There have been a lot of blogs this week taking place in a Rally to Restore Sanity, not the Jon Stewart one, but one focused on how Christians talk to one another. It's no secret that most of us are Christians at HCHT, but we come in peace. We work with anyone and everyone happily.
But I want to talk a minute about being a Christian and some of the things I've heard in Christian circles about health care. I realize health care is a difficult and complex political issue. I have a lot of friends who have children with complicated medical situations and I realize that not one solution suits everyone. But while this debate has been raging amongst people around me, with often very ugly generalizations made about the "poor" who need to get a job, I thought I'd weigh in on what I've seen.
I have spent the last three years working with refugee immigrants in the Austin area. In that time, I know of maybe three families who have had to get serious medical care and did not have a job. All of the other families had at least one person who was working as many hours at as many jobs as they could get to pay for the basic necessities of their lives. Many of them have several children and the women are often not literate in their own language, much less English (which is why we started our non-profit in the first place, to help those women make supplemental income weaving and sewing products to support their families). In those three years, we have spent countless hours on the phone with MAP, Medicaid and Medicare, talking to Volunteer Clinics, dentists, OBGYNs, in the emergency room, at children's hospitals, in labor and delivery--you name it, we've been there.
We are NOT equipped to deal with the medical emergencies. By we, I'm talking about the 5-10 of us who are friends with the refugees. When my husband Jonathan and I started dreaming about a non-profit, we made a list of things we could handle and things we were not doing. Number 1 on the list of things we could not handle were medical issues. We have tried our best not to get too involved, to direct our friends to the right agencies, or to put ourselves or our church in a position of paying for medical coverage. Our philosophy has been the approach of the refugee agency here in town: they want to help refugees figure out the bus route so they can go to the appointments themselves rather than relying on their American friends to do everything for them.
But there are some situations we simply cannot or will not walk away from, some boundaries we run helter-skelter across. Three months ago, we found Ibrahim dying on a mattress in his apartment, vomiting what looked like blood (and turned out to be beetle nuts they all chew). We called 911, knowing we were getting ourselves in way over our heads. A month later, he was out of the hospital after several surgeries and the possibility of dialysis. No one in their family has a job yet; we're not sure how they're going to make it. The medical bills are piling in, including that phone call for the ambulance we made, and yet we would do the same thing over again. They had to have medical coverage or he would die.

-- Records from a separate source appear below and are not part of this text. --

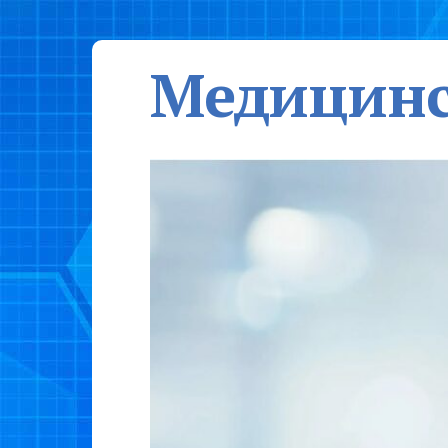
Медицинс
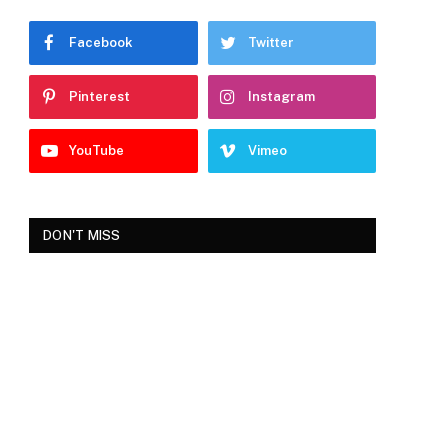
Facebook
Twitter
Pinterest
Instagram
YouTube
Vimeo
DON'T MISS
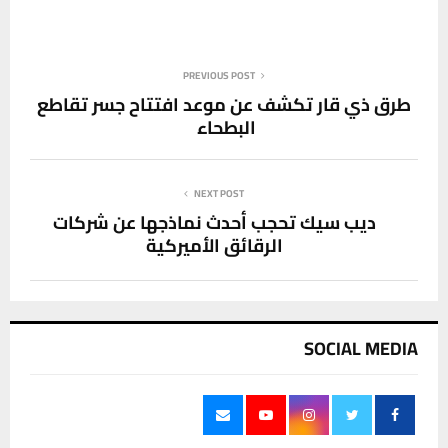
PREVIOUS POST
طرق ذي قار تكشف عن موعد افتتاح جسر تقاطع
البطحاء
NEXT POST
ديب سيك تحجب أحدث نماذجها عن شركات
الرقائق الأميركية
SOCIAL MEDIA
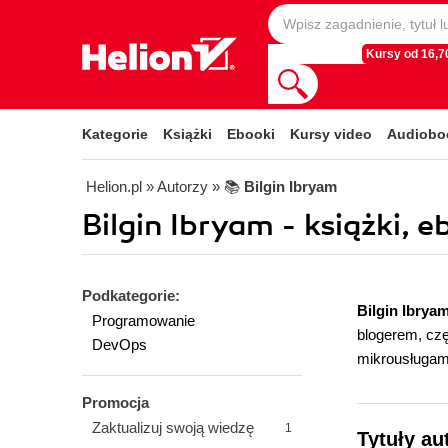
Kursy od 16,70
Kategorie
Książki
Ebooki
Kursy video
Audiobo
Helion.pl
» Autorzy
» 📚
Bilgin Ibryam
Bilgin Ibryam - książki, e
Podkategorie:
Bilgin Ibrya
Programowanie
blogerem, cz
DevOps
mikrousługam
Promocja
Zaktualizuj swoją wiedzę
1
Tytuły au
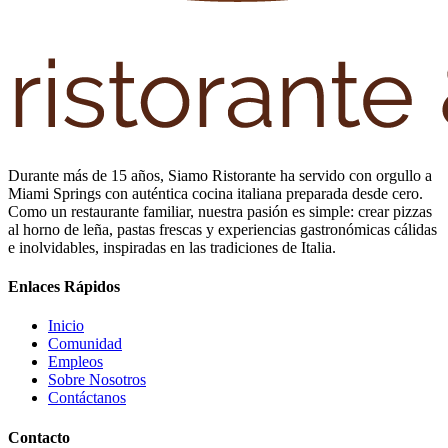
Durante más de 15 años, Siamo Ristorante ha servido con orgullo a
Miami Springs con auténtica cocina italiana preparada desde cero.
Como un restaurante familiar, nuestra pasión es simple: crear pizzas
al horno de leña, pastas frescas y experiencias gastronómicas cálidas
e inolvidables, inspiradas en las tradiciones de Italia.
Enlaces Rápidos
Inicio
Comunidad
Empleos
Sobre Nosotros
Contáctanos
Contacto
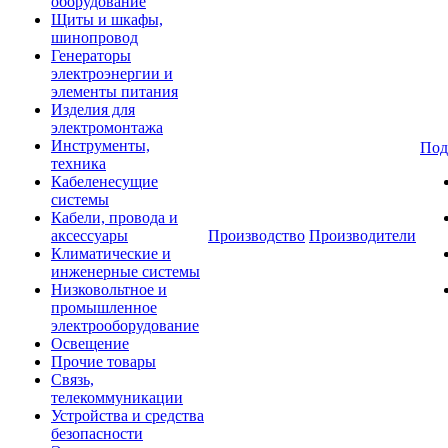
оборудование
Щиты и шкафы,
шинопровод
Генераторы
электроэнергии и
элементы питания
Изделия для
электромонтажа
Инструменты,
Под
техника
Кабеленесущие
системы
Кабели, провода и
аксессуары
Производство
Производители
Климатические и
инженерные системы
Низковольтное и
промышленное
электрооборудование
Освещение
Прочие товары
Связь,
телекоммуникации
Устройства и средства
безопасности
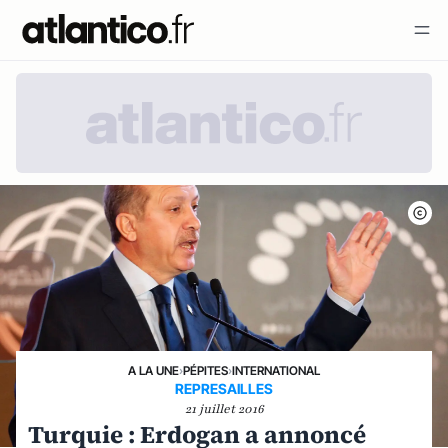
A LA UNE
›
PÉPITES
›
INTERNATIONAL
REPRESAILLES
21 juillet 2016
Turquie : Erdogan a annoncé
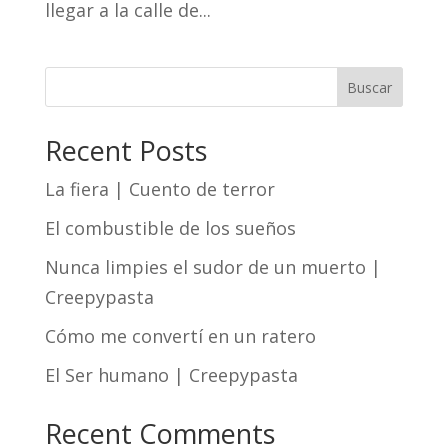
llegar a la calle de...
Buscar
Recent Posts
La fiera | Cuento de terror
El combustible de los sueños
Nunca limpies el sudor de un muerto |
Creepypasta
Cómo me convertí en un ratero
El Ser humano | Creepypasta
Recent Comments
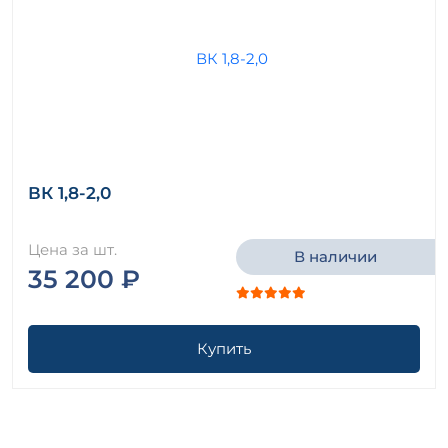
ВК 1,8-2,0
Цена за шт.
В наличии
35 200 ₽
Купить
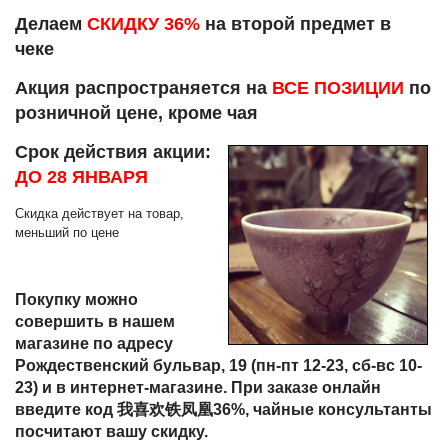
Делаем
СКИДКУ 36%
на второй предмет в
чеке
Акция распространяется на
ВСЕ ПОЗИЦИИ
по
розничной цене, кроме чая
Срок действия акции:
ДО 28 ЯНВАРЯ
Скидка действует на товар,
меньший по цене
Покупку можно
совершить в нашем
магазине по адресу
Рождественский бульвар, 19 (пн-пт 12-23, сб-вс 10-
23) и в интернет-магазине. При заказе онлайн
введите код 我喜欢铁凤凰36%, чайные консультанты
посчитают вашу скидку.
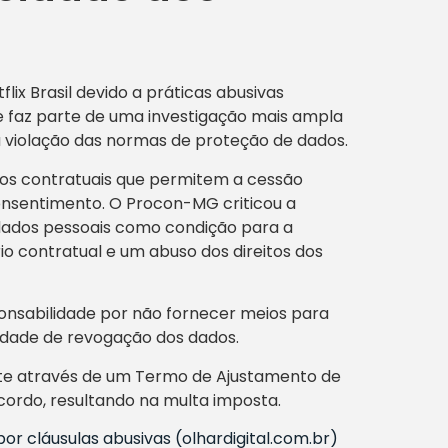
ix Brasil devido a práticas abusivas
ue faz parte de uma investigação mais ampla
a violação das normas de proteção de dados.
mos contratuais que permitem a cessão
onsentimento. O Procon-MG criticou a
de dados pessoais como condição para a
o contratual e um abuso dos direitos dos
sponsabilidade por não fornecer meios para
ilidade de revogação dos dados.
te através de um Termo de Ajustamento de
cordo, resultando na multa imposta.
por cláusulas abusivas (olhardigital.com.br)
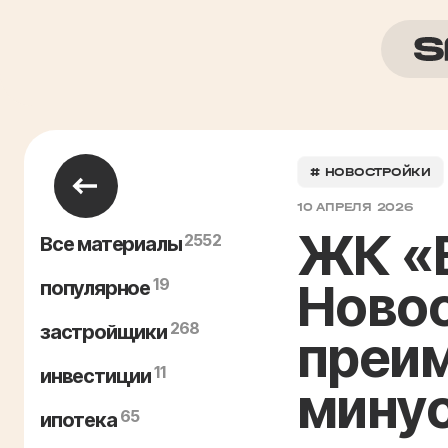
# НОВОСТРОЙКИ
10 АПРЕЛЯ 2026
ЖК «В
2552
Все материалы
19
Новос
популярное
268
застройщики
преи
11
инвестиции
мину
65
ипотека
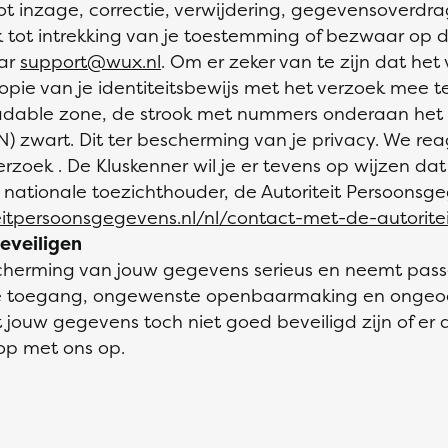
ot inzage, correctie, verwijdering, gegevensoverdra
 tot intrekking van je toestemming of bezwaar op 
aar
support@wux.nl
. Om er zeker van te zijn dat het 
opie van je identiteitsbewijs met het verzoek mee t
eadable zone, de strook met nummers onderaan het
 zwart. Dit ter bescherming van je privacy. We rea
rzoek . De Kluskenner wil je er tevens op wijzen da
e nationale toezichthouder, de Autoriteit Persoonsg
teitpersoonsgegevens.nl/nl/contact-met-de-autorit
eveiligen
cherming van jouw gegevens serieus en neemt pa
de toegang, ongewenste openbaarmaking en ongeoor
at jouw gegevens toch niet goed beveiligd zijn of er
op met ons op.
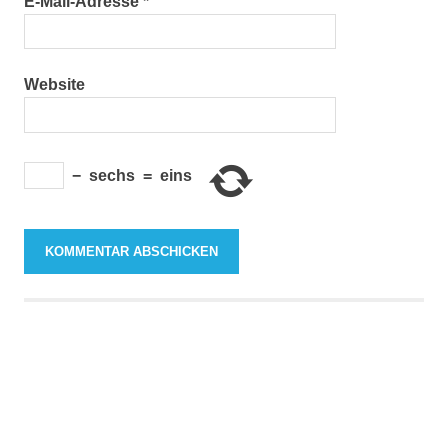
E-Mail-Adresse
*
Website
−
sechs
=
eins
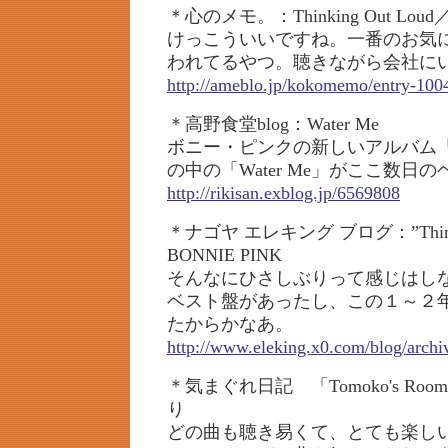
＊心のメモ。：Thinking Out Loud／
けっこういいですね。一番のお気に
われてるやつ。聴きながら会社に
http://ameblo.jp/kokomemo/entry-10
＊高野食堂blog：Water Me
ボニー・ピンクの新しいアルバム「Think
の中の「Water Me」がここ数日
http://rikisan.exblog.jp/6569808
＊ナゴヤ エレキング ブログ：”Thinki
BONNIE PINK
そんなにひさしぶりって感じはし
ベスト盤があったし、この１～２
たからかなあ。
http://www.eleking.x0.com/blog/archi
＊気まぐれ日記 「Tomoko's R
り
どの曲も聴き易くて、とても楽し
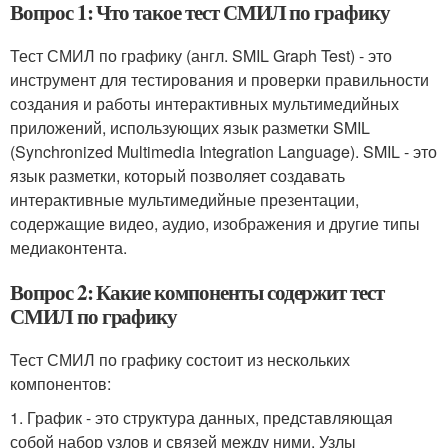
Вопрос 1: Что такое тест СМИЛ по графику
Тест СМИЛ по графику (англ. SMIL Graph Test) - это
инструмент для тестирования и проверки правильности
создания и работы интерактивных мультимедийных
приложений, использующих язык разметки SMIL
(Synchronized Multimedia Integration Language). SMIL - это
язык разметки, который позволяет создавать
интерактивные мультимедийные презентации,
содержащие видео, аудио, изображения и другие типы
медиаконтента.
Вопрос 2: Какие компоненты содержит тест
СМИЛ по графику
Тест СМИЛ по графику состоит из нескольких
компонентов:
1. График - это структура данных, представляющая
собой набор узлов и связей между ними. Узлы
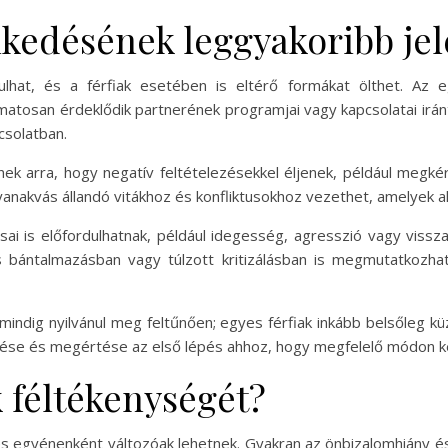
elkedésének leggyakoribb jel
at, és a férfiak esetében is eltérő formákat ölthet. Az eg
lyamatosan érdeklődik partnerének programjai vagy kapcsolatai irán
csolatban.
tnek arra, hogy negatív feltételezésekkel éljenek, például megk
gyanakvás állandó vitákhoz és konfliktusokhoz vezethet, amelyek al
sai is előfordulhatnak, például idegesség, agresszió vagy viss
s bántalmazásban vagy túlzott kritizálásban is megmutatkozhat
indig nyilvánul meg feltűnően; egyes férfiak inkább belsőleg kü
erése és megértése az első lépés ahhoz, hogy megfelelő módon ke
ak féltékenységét?
s egyénenként változóak lehetnek. Gyakran az önbizalomhiány és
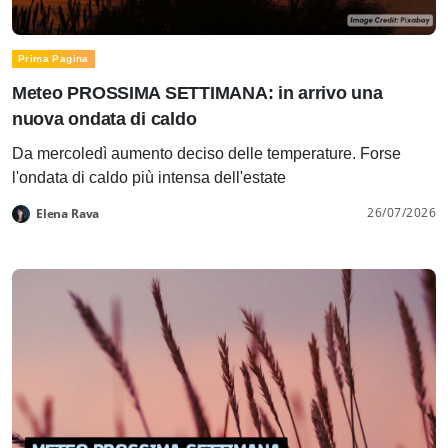
Prima Pagina
Meteo PROSSIMA SETTIMANA: in arrivo una
nuova ondata di caldo
Da mercoledì aumento deciso delle temperature. Forse
l'ondata di caldo più intensa dell'estate
26/07/2026
Elena Rava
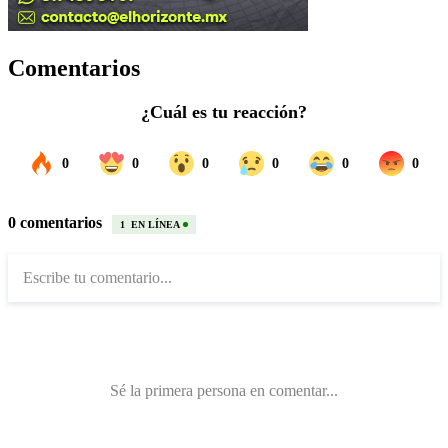
Comentarios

I visited a church once in which they spent much of the class time talking about "those people" on Medicare, taking their tax money and having babies (someone's suggestion was that we sterilize a woman after her first baby on Medicare. Yeah.). I'd like to tell you: "those people" deserve health care too. Their children deserve good medical treatment just as much as my babies do. The working husbands who have jobs without health care flat-out CANNOT pay for it. The women are covered when they're pregnant, but that's about it. They all deserve to not make the choice about whether to go to the doctor or feed their families. That's not a hypothetical choice, by the way, but a real one we see all the time. It's rent, groceries or health care. Guess which one they pick? "Those people" are dealing with a system so jacked up that we, the American friends, have spent up to 20 hours on the phone on one day with Medicaid being looped back and forth to the exact same people. I speak English and I don't know what's going on most of the time. I'm getting my doctorate and I can't figure out most of those forms. How people who don't speak English are supposed to navigate this system is absolutely beyond me.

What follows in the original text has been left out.